Routing Table Example
If a router receives packets for a remote network, it sends them out the port that will reach the next router. Router ports are entirely different than socket ports. Router ports are physical pathways to and from the router connected via cable. Socket ports are logical assignments made to running programs.
Data Link Layer 2 - Ethernet
IP can connect directly to Ethernet, Token Ring, FDDI, ATM, SONET, X.25, frame relay and other networks. Since Ethernet is the most widely used data link protocol, or network access method, we use it in our example. Ethernet wraps the IP datagrams into its own frame format, which includes a header with source and destination MAC addresses (station addresses) and a trailer that contains checksum data.
Ethernet Packets Can Collide
Ethernet uses the CSMA/CD (carrier sense multiple access/collision detection) access method to broadcast the frames onto the wire. If two stations transmit at the same time, their frames collide, and they each back off and wait a random amount of time before trying again (in milliseconds). The data link layer is responsible for reliable node to node transmission. If an Ethernet frame is received with errors, Ethernet handles retransmission until it is received error free.
LAN to WAN
If IP datagrams start out in a LAN, go to a wide area network (WAN) and then to a LAN at the other side, the Ethernet LAN frames are converted into WAN frames by a router and back again to Ethernet frames by the router at the other side.
Onto the Wire
The data link layer is responsible for reliable node to node transmission within a subnetwork.
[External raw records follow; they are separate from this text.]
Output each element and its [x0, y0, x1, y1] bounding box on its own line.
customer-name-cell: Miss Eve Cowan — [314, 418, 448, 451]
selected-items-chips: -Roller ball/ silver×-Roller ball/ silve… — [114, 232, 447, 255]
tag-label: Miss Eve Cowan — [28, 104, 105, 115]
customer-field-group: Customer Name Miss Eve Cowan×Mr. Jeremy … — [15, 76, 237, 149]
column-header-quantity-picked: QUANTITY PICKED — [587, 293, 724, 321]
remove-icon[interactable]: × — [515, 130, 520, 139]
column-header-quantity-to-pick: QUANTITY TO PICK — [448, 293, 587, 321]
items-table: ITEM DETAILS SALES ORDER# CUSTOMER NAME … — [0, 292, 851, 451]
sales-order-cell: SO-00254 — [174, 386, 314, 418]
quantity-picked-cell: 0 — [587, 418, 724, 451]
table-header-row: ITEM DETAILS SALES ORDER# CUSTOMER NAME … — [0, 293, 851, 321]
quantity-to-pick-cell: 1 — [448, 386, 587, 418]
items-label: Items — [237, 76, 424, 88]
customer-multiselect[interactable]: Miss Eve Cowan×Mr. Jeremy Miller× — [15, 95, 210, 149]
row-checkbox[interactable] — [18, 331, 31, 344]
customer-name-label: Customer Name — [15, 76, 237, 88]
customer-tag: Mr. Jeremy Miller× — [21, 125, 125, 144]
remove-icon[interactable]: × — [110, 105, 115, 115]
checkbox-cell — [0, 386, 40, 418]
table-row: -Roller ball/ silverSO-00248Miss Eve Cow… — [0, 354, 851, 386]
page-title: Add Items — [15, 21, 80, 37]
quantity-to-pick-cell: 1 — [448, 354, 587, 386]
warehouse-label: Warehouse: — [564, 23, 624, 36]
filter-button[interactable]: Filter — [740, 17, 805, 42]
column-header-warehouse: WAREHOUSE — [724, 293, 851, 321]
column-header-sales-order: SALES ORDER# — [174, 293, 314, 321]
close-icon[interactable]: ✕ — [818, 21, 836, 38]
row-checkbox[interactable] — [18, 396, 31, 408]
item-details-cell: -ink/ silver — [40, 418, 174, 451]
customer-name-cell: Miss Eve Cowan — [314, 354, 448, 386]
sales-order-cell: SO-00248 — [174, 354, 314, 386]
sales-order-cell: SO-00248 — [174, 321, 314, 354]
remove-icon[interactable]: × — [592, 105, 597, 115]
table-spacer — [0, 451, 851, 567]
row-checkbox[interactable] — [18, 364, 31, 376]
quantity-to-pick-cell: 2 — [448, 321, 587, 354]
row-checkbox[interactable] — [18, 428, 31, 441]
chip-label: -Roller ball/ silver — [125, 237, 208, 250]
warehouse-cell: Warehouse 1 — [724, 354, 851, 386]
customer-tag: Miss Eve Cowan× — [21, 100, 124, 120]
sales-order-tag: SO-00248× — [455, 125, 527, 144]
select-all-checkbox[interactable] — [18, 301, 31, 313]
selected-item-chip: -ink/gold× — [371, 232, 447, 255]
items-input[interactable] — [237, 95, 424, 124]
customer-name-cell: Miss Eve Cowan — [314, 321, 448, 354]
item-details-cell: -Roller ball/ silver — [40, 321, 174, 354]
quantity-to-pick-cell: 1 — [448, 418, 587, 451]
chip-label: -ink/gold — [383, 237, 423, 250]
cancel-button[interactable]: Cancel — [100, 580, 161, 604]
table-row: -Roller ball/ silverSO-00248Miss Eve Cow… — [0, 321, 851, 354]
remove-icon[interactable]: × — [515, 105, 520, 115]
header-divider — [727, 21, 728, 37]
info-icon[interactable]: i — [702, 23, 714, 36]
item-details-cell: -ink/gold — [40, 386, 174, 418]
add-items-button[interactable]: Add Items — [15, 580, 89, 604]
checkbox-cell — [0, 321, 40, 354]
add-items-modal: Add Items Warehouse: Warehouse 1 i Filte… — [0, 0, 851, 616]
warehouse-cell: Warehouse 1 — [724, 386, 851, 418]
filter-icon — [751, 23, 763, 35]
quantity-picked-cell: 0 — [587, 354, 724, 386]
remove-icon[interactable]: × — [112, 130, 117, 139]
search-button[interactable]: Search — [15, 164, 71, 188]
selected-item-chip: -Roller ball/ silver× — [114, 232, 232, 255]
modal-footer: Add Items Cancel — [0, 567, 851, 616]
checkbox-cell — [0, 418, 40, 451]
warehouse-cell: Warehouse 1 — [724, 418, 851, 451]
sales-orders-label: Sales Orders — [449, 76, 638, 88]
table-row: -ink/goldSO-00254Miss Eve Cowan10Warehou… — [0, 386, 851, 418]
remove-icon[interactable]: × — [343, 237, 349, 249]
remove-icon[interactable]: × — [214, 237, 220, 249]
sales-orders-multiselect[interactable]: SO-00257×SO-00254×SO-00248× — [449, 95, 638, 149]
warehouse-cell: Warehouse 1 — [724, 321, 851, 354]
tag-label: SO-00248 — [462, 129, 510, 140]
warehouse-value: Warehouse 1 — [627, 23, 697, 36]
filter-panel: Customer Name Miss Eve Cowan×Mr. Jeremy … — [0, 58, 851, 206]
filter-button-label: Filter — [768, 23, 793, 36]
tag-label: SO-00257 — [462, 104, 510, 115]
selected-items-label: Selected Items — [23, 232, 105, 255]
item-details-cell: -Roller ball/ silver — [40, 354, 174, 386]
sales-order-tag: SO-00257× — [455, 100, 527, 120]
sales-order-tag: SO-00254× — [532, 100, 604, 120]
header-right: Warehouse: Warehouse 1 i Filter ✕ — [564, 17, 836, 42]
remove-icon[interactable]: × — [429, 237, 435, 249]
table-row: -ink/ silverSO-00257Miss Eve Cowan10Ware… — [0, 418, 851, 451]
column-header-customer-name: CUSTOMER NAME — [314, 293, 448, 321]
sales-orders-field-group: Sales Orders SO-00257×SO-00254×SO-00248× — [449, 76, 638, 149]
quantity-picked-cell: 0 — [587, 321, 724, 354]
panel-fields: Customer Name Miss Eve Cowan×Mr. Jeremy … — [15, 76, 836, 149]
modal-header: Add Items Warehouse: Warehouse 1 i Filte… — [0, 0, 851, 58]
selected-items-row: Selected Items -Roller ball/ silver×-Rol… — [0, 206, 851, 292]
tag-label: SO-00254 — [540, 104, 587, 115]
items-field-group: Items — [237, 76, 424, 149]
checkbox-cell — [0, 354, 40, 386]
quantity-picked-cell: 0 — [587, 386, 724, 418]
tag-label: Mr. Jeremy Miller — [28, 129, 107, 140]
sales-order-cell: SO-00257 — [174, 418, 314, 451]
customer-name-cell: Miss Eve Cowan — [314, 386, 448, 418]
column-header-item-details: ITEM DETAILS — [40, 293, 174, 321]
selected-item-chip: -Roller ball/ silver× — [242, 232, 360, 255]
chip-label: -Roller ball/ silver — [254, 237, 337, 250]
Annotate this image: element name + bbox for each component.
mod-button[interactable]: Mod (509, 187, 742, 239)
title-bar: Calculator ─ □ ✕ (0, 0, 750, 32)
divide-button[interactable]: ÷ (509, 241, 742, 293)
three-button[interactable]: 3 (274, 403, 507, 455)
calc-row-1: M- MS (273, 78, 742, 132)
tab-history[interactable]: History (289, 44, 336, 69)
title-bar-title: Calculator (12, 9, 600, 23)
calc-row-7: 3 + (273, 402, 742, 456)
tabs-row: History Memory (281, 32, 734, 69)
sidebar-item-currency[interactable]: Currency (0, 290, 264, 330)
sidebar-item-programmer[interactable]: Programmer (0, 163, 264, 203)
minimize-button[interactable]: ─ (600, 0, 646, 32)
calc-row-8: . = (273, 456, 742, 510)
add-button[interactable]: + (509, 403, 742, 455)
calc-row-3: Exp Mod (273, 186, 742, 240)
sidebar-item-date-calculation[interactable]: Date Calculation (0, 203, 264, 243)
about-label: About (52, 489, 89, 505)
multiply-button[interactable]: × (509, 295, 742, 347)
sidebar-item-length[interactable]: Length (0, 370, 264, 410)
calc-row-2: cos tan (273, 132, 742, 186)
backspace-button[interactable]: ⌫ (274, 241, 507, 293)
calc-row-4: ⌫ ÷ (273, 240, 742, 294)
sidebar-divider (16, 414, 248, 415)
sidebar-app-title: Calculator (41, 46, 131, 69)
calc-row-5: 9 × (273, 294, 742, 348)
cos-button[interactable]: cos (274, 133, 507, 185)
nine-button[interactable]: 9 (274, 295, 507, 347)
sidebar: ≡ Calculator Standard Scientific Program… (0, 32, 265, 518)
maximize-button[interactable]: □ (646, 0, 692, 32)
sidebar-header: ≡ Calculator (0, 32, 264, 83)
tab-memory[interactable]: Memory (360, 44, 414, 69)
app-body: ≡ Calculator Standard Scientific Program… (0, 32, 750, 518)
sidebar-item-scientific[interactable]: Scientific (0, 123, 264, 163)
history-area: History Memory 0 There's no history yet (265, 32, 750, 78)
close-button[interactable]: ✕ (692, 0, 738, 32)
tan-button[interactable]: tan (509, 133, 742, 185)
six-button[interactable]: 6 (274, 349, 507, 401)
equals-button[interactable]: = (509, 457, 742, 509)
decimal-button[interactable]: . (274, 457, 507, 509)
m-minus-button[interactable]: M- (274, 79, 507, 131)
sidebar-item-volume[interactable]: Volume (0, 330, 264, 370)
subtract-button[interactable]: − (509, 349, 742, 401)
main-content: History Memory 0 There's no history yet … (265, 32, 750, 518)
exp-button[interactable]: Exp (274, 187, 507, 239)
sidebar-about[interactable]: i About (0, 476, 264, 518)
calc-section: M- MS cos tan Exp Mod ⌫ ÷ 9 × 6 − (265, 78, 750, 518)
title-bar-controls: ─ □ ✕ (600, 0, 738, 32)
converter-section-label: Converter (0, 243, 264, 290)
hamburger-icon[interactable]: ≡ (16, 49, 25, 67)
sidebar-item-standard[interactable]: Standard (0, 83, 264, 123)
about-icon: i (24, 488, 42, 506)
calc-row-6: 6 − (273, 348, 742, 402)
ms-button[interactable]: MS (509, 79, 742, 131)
When Ethernet frames traverse several routers, the same frames are retransmitted over again by the next router.
Packets, Datagrams or Frames?
The message starts out in one host, goes down the protocol stack, over the wire, and back up the stack on the receiving host. The counterpart protocols unpackage the frames, datagrams and packets and deliver the data to the application for processing.
Although the terms are technically TCP segments, IP datagrams and Ethernet frames, they all ride over packet-switched networks and are frequently called packets at all stages.
IP Is "The" Standard
IP has become the worldwide standard protocol for all forms of electronic communications, including data, voice and video. The amount of data communications is increasing far more than voice traffic, and it is expected that all data, voice and video will ride over IP-based networks in the future. See IP on Everything
Transporting IP packets over a LAN is typically done via Ethernet. Over the WAN, IP generally rides over SONET or on ATM on top of SONET. In the future, IP is expected to ride directly over DWDM fiber (rightmost diagram).
Summary of the TCP/IP Stack
Perhaps the simplest reference ever written on the subject is "An Introduction to TCP/IP" by John Davidson, published by Springer-Verlag (ISBN 0-387-96651-X). Although written in 1988 and only 100 pages, it is the easiest read on the subject you will ever find.
The Bibles for TCP/IP have been "Internetworking with TCP/IP," Volumes I, II and III, by Douglas E. Comer. Updated to its 5th edition in 2005, Volume I covers, as its subtitle states, the principles, protocols and architecture of the subject. Published by Prentice Hall (ISBN 0-13-187671-6).